Nothing but the pictures should be dropped when the records are transcribed word for word.
─── Extracted entries ───
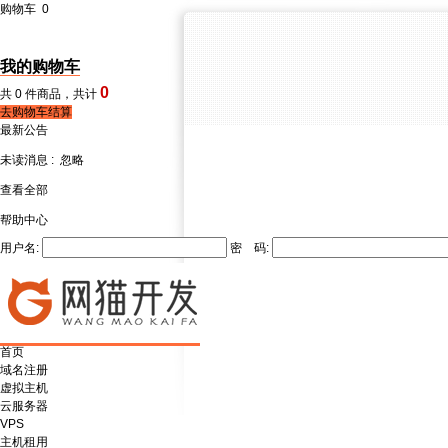
购物车
0
我的购物车
0
共
0
件商品，共计
去购物车结算
最新公告
未读消息 :
忽略
查看全部
帮助中心
用户名:
密 码:
首页
域名注册
虚拟主机
云服务器
VPS
主机租用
───
(The completed task):
购物车
0
我的购物车
0
共
0
件商品，共计
去购物车结算
最新公告
未读消息 :
忽略
查看全部
帮助中心
用户名:
密 码:
首页
域名注册
虚拟主机
云服务器
VPS
主机租用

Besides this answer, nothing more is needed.